[Opening EXTRACTED INFORMATION section]

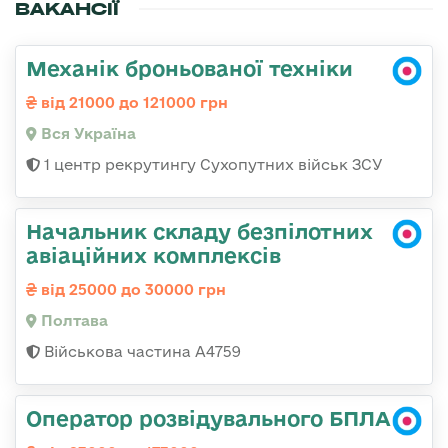
ВАКАНСІЇ
Механік броньованої техніки
від 21000 до 121000 грн
Вся Україна
1 центр рекрутингу Сухопутних військ ЗСУ
Начальник складу безпілотних
авіаційних комплексів
від 25000 до 30000 грн
Полтава
Військова частина А4759
Оператор розвідувального БПЛА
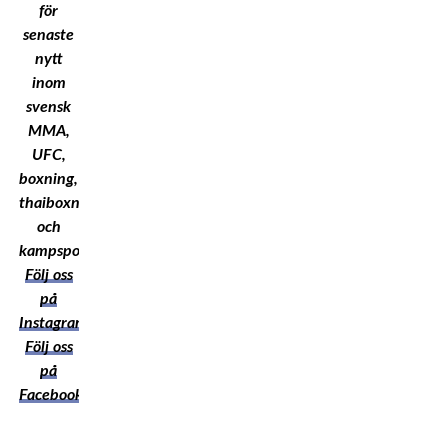
för
senaste
nytt
inom
svensk
MMA,
UFC,
boxning,
thaiboxning
och
kampsport!
Följ oss
på
Instagram
Följ oss
på
Facebook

[Closing EXTRACTED INFORMATION section]

## WHAT THE TASK ASKS
Print the lines from the one that contains "1 центр рекрутингу Сухопутних військ ЗСУ" through the final line of the material above, exactly and only those, with pictures left out.

## SOLUTION
1 центр рекрутингу Сухопутних військ ЗСУ
Начальник складу безпілотних
авіаційних комплексів
від 25000 до 30000 грн
Полтава
Військова частина А4759
Оператор розвідувального БПЛА
för
senaste
nytt
inom
svensk
MMA,
UFC,
boxning,
thaiboxning
och
kampsport!
Följ oss
på
Instagram
Följ oss
på
Facebook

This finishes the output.